• **Information**
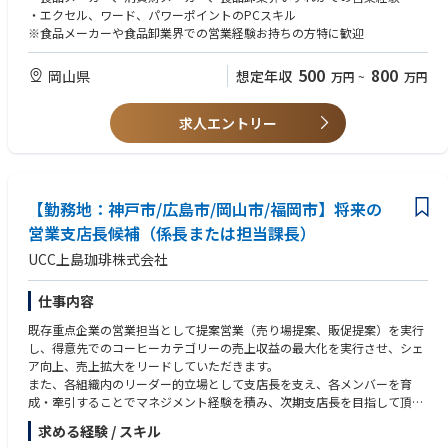
活用し、売上目標を達成する。
・エクセル、ワード、パワーポイントのPCスキル
・棚割提案、売り場提案、ＰＯＳ分析等、顧客と協働し、顧客の課題を解
※食品メーカーや食品卸業界での営業経験お持ちの方特に歓迎
決する。
500
800
岡山県
想定年収
万円
~
万円
求人エントリー
【勤務地：神戸市/広島市/岡山市/福岡市】将来の
営業支店長候補（係長または担当課長）
UCC上島珈琲株式会社
仕事内容
既存重点企業の営業担当として提案営業（売り場提案、販促提案）を実行
し、得意先でのコーヒーカテゴリーの売上収益の最大化を実行させ、シェ
ア向上、売上拡大をリードしていただきます。
また、各組織内のリーダー的立場として支店長を支え、各メンバーを育
成・牽引することでマネジメント経験を積み、次期支店長を目指して頂く
ことを期待しています。
求める経験 / スキル
■具体的には・・・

• **How to complete this task**
Dropping every picture, restate the material word for word.

• **Result for this task**
活用し、売上目標を達成する。
・エクセル、ワード、パワーポイントのPCスキル
・棚割提案、売り場提案、ＰＯＳ分析等、顧客と協働し、顧客の課題を解
※食品メーカーや食品卸業界での営業経験お持ちの方特に歓迎
決する。
500
800
岡山県
想定年収
万円
~
万円
求人エントリー
【勤務地：神戸市/広島市/岡山市/福岡市】将来の
営業支店長候補（係長または担当課長）
UCC上島珈琲株式会社
仕事内容
既存重点企業の営業担当として提案営業（売り場提案、販促提案）を実行
し、得意先でのコーヒーカテゴリーの売上収益の最大化を実行させ、シェ
ア向上、売上拡大をリードしていただきます。
また、各組織内のリーダー的立場として支店長を支え、各メンバーを育
成・牽引することでマネジメント経験を積み、次期支店長を目指して頂く
ことを期待しています。
求める経験 / スキル
■具体的には・・・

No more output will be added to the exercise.